The collapse of Silicon Valley Bank (“SVB”) is the latest blow for fintech in what is shaping up to be a very tough year. We won’t recap the entire SVB story, but a brief look at SVB’s investor relations materials is instructive for the industry as a whole: a significant spike in funding from investors (Figure 1 below), leading to a buildup in Fintech deposits (Figure 2), coupled with increasingly high burn rates (Figure 3) by portfolio companies as expenses got increasingly stretched, and misalignment of liabilities and assets. SVB, a bank, has significant differences from operating fintechs, but we see three key implications for the broader fintech industry:
- Focus on identifying and mitigating operating model risks
- More scrutiny of sponsors and settlement mechanics
- Additional funding challenges
Implication #1: Focus on identifying and mitigating operating model risks
A bank run is a strong reminder of the risk posed by concentrated supplier relationships. There were many examples of fintechs disclosing their deposit exposure to SVB over the weekend (Figure 4 below), and several who had concentrated their deposits at SVB would have been challenged to make payroll. After fintechs make the obvious first move of diversifying their deposits, many will take deeper looks at the enterprise-level risks inherent in their operating models. Similar to the lessons learned by retailers, manufacturers, and others during the pandemic on the need to mitigate risks in supply chains, fintechs need to think through the risks in their operating models, and begin mitigation.

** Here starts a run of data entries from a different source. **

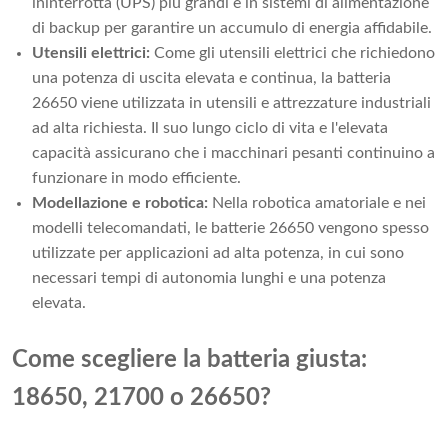
ininterrotta (UPS) più grandi e in sistemi di alimentazione
di backup per garantire un accumulo di energia affidabile.
Utensili elettrici:
Come gli utensili elettrici che richiedono
una potenza di uscita elevata e continua, la batteria
26650 viene utilizzata in utensili e attrezzature industriali
ad alta richiesta. Il suo lungo ciclo di vita e l'elevata
capacità assicurano che i macchinari pesanti continuino a
funzionare in modo efficiente.
Modellazione e robotica:
Nella robotica amatoriale e nei
modelli telecomandati, le batterie 26650 vengono spesso
utilizzate per applicazioni ad alta potenza, in cui sono
necessari tempi di autonomia lunghi e una potenza
elevata.
Come scegliere la batteria giusta:
18650, 21700 o 26650?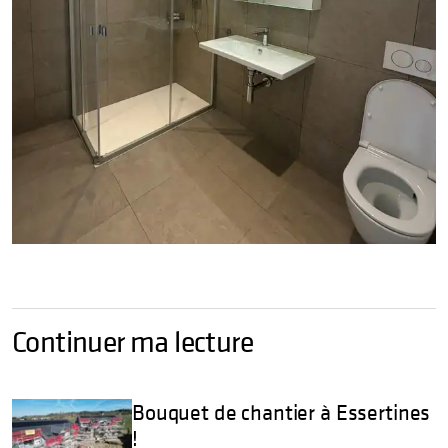
Continuer ma lecture
Bouquet de chantier à Essertines
!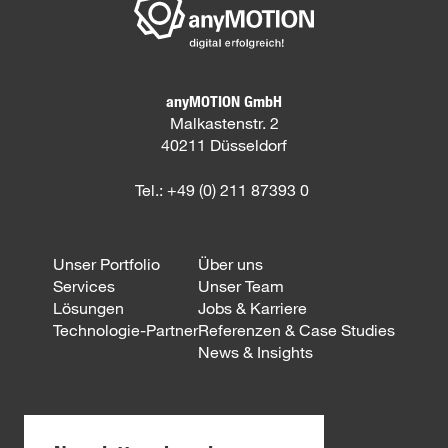
anyMOTION GmbH
Malkastenstr. 2
40211 Düsseldorf
Tel.: +49 (0) 211 87393 0
Unser Portfolio
Über uns
Services
Unser Team
Lösungen
Jobs & Karriere
Technologie-Partner
Referenzen & Case Studies
News & Insights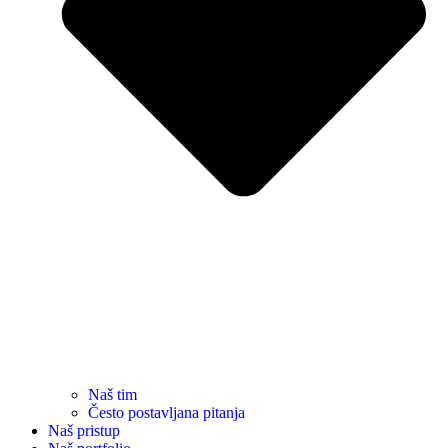
Naš tim
Često postavljana pitanja
Naš pristup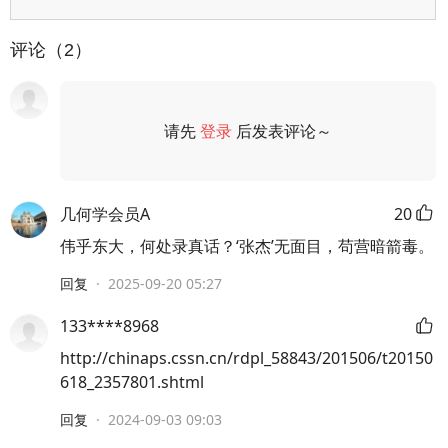
评论（2）
请先
登录
后发表评论～
评论
几何学会员A
20
伟乎东大，何处录真话？‘张杰’无面目，苟营暗箭毒。
回复
·
2025-09-20 05:27
133****8968
http://chinaps.cssn.cn/rdpl_58843/201506/t20150
618_2357801.shtml
回复
·
2024-09-03 09:03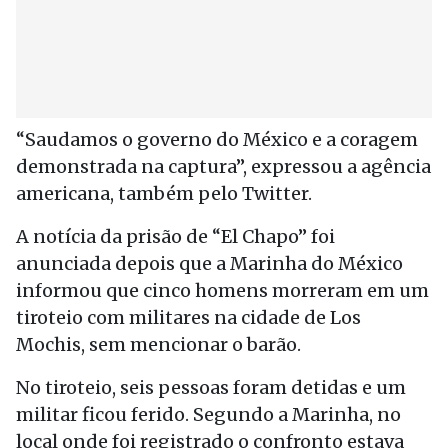
“Saudamos o governo do México e a coragem
demonstrada na captura”, expressou a agência
americana, também pelo Twitter.
A notícia da prisão de “El Chapo” foi
anunciada depois que a Marinha do México
informou que cinco homens morreram em um
tiroteio com militares na cidade de Los
Mochis, sem mencionar o barão.
No tiroteio, seis pessoas foram detidas e um
militar ficou ferido. Segundo a Marinha, no
local onde foi registrado o confronto estava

Common threads in fintech operating models include:
- Relying on only one party to provide regulatory and payment scheme sponsorship;
- Relying on only one provider for core tech or for an even broader range services (e.g., BaaS);
- The difficulty in moving complex payments tech and processes to new providers in the event of a crisis;
- Heavy concentration of revenues among a few blockbuster clients and/or verticals;
- Heavy use of distribution partners;
- Significant reliance on partners to enable the broader value chain, and a natural tendency to concentrate activities at a few vendors in order to achieve scale efficiencies;
- Among others
We have seen some of this before (e.g., the collapse of Wirecard), but SVB is significantly bigger and touched a broader swath of the industry. While mitigating the types of risks listed above can be complex (e.g., mitigating reliance on a core technical processor is oftentimes impractical), SVB’s collapse serves as a strong reminder that fintechs typically have highly concentrated operating models clustered around a few key partners, and that this presents both systemic and idiosyncratic risks that need to be identified and at least partially mitigated.

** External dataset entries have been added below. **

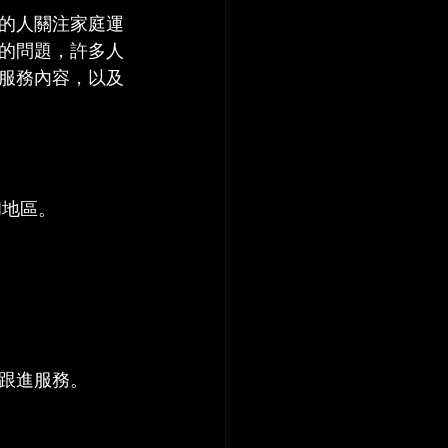
的人關注家庭運
的問題，許多人
的服務內容，以及
和地區。
跟進服務。
。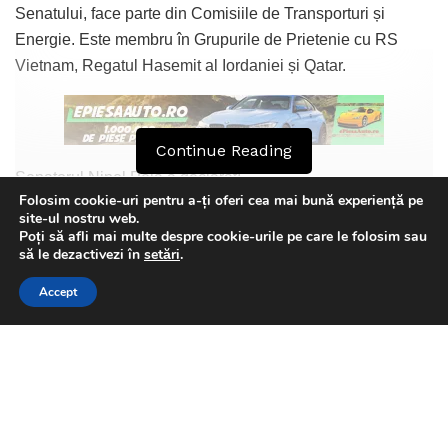
Senatului, face parte din Comisiile de Transporturi și
Energie. Este membru în Grupurile de Prietenie cu RS
Vietnam, Regatul Hasemit al Iordaniei și Qatar.
Continue Reading
Senatorul Ninel Peia a declarat:
Folosim cookie-uri pentru a-ți oferi cea mai bună experiență pe
site-ul nostru web.
„La 15 iunie 1889, a murit poetul național Mihai Eminescu.
Poți să afli mai multe despre cookie-urile pe care le folosim sau
This website uses GDPR cookies. By continuing to use this
să le dezactivezi în
setări
.
În 1959, s-a născut regizorul Alexandru Darie. El a decedat
website you are giving consent to cookies being used. Visit our
în anul 2019.
Accept
Privacy and Cookie Policy
.
I Agree
Îi spunem La Mulți Ani! scrimerului Mădălin Bucur.
Florin Olteanu
În 1974, a murit marele artist interbelic Cristian Vasile. Se
născuse în 1908.”
Tags:
ninel peia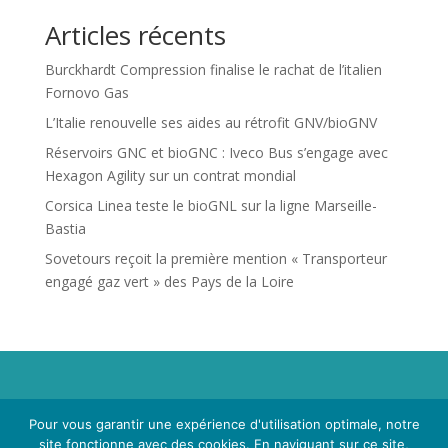
Articles récents
Burckhardt Compression finalise le rachat de l’italien
Fornovo Gas
L’Italie renouvelle ses aides au rétrofit GNV/bioGNV
Réservoirs GNC et bioGNC : Iveco Bus s’engage avec
Hexagon Agility sur un contrat mondial
Corsica Linea teste le bioGNL sur la ligne Marseille-
Bastia
Sovetours reçoit la première mention « Transporteur
engagé gaz vert » des Pays de la Loire
Propriété de Territoire d'Energie Lot-et-Garonne. Voir
Pour vous garantir une expérience d'utilisation optimale, notre
Mentions Légales
et
Politique de Confidentialité
.
site fonctionne avec des cookies. En naviguant sur ce site,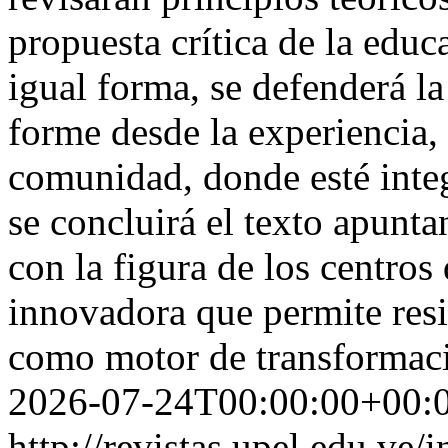
propuesta crítica de la educ
igual forma, se defenderá l
forme desde la experiencia, 
comunidad, donde esté integ
se concluirá el texto apunt
con la figura de los centros
innovadora que permite resig
como motor de transformac
2026-07-24T00:00:00+00:
http://revistas.upel.edu.ve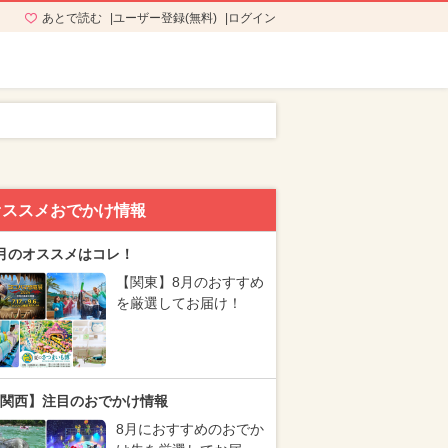
あとで読む
ユーザー登録(無料)
ログイン
オススメおでかけ情報
月のオススメはコレ！
【関東】8月のおすすめ
を厳選してお届け！
関西】注目のおでかけ情報
8月におすすめのおでか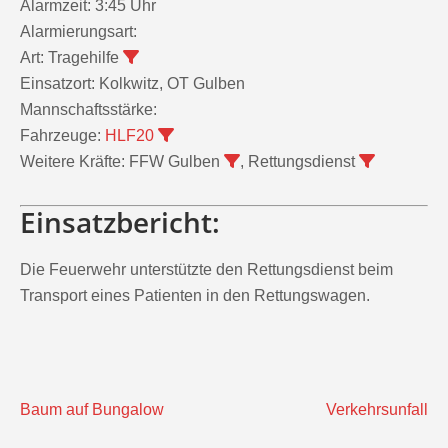
Alarmzeit:
3:45 Uhr
Alarmierungsart:
Art:
Tragehilfe
Einsatzort:
Kolkwitz, OT Gulben
Mannschaftsstärke:
Fahrzeuge:
HLF20
Weitere Kräfte:
FFW Gulben
, Rettungsdienst
Einsatzbericht:
Die Feuerwehr unterstützte den Rettungsdienst beim
Transport eines Patienten in den Rettungswagen.
Beitragsnavigation
Baum auf Bungalow
Verkehrsunfall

Implication #2: More scrutiny of sponsors and settlement mechanics
SVB was a sponsor or settlement bank for several well-known PSPs and payment facilitators and maintained settlement accounts for several well-known marketplaces and PSPs. The prospect of a sponsor and settlement bank failing rightly caused a panicked scramble for payments providers to immediately source new sponsors and settlement banks. Etsy, a major marketplace, notified merchants on Friday of delays in settlement due to SVB, and by Monday had new settlement arrangements in place. 1
Anecdotal evidence from Europe, where e-money institutions and payment institutions have proliferated, indicates that regulators are placing greater demands on the activities of license and BIN sponsors. The fallout from SVB is likely to increase regulatory scrutiny of these relationships in Europe even further. We expect a similar impact in the US, where the sponsorship market is relatively large, and served primarily by small banks. The direct impact for fintechs could be fewer availability of sponsors (already relatively low in Europe), higher prices for sponsorship services, and increased regulatory burden as sponsors pass compliance requirements on to clients.

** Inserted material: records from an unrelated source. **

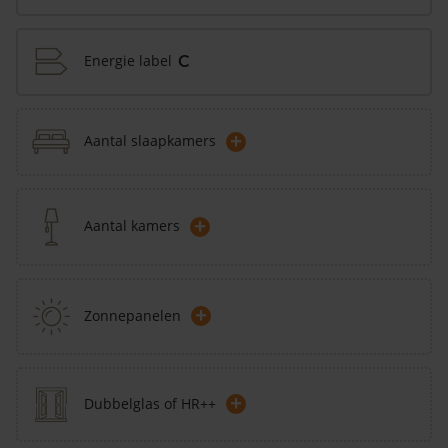
Energie label
C
+
Aantal slaapkamers
+
Aantal kamers
+
Zonnepanelen
+
Dubbelglas of HR++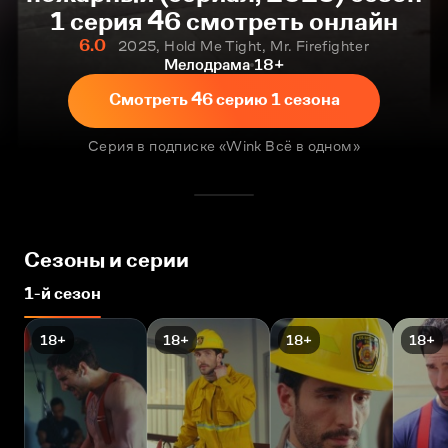
1 серия 46 смотреть онлайн
6.0
2025, Hold Me Tight, Mr. Firefighter
Мелодрама
18+
Смотреть 46 серию 1 сезона
Серия в подписке «Wink Всё в одном»
Сезоны и серии
1-й сезон
18+
18+
18+
18+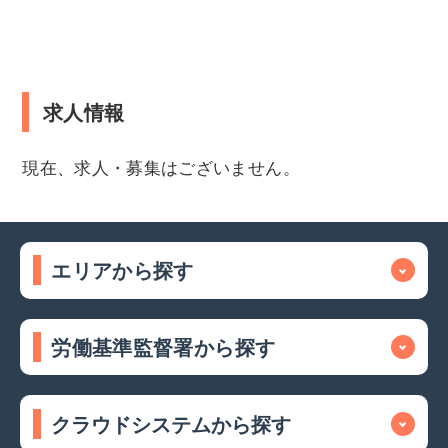
求人情報
現在、求人・募集はございません。
エリアから探す
労働基準監督署から探す
クラウドシステムから探す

More immediate will likely be more stringent examination of the risks posed by settlement banks, since in the strictest interpretation of deposit insurance mechanics, a bank failure could result in settlement account balances being uninsured, and therefore Visa and MasterCard could potentially be liable to settle with merchants due to their role as the ultimate backstops in the cards system. Such a risk could prompt card schemes to reexamine the risks associated with settlement accounts, which could result in more stringent requirements for ringfencing and record-keeping of payfac sub-accounts, increased reserve/collateral requirements, and increased requirements on acquirers, all of which could to increased costs and less flexibility for PSPs and payfacs.
PSPs and payfacs will also be intrinsically motivated to diversify their settlement accounts in order to mitigate counterparty risk for settlement. This too will increase overall operational costs and complexity for these providers, some of which will likely be passed on to end customers.
Implication #3: Additional funding challenges
SVB’s failure further dents investors’ perception of fintech, has already hit regional bank stocks hard, and removed a major lender to fintechs from the market. Bloomberg reported that 190 firms are now on the hunt for a new lender. 2 This will likely reduce overall debt funding to the fintech sector, putting a further damper on growth.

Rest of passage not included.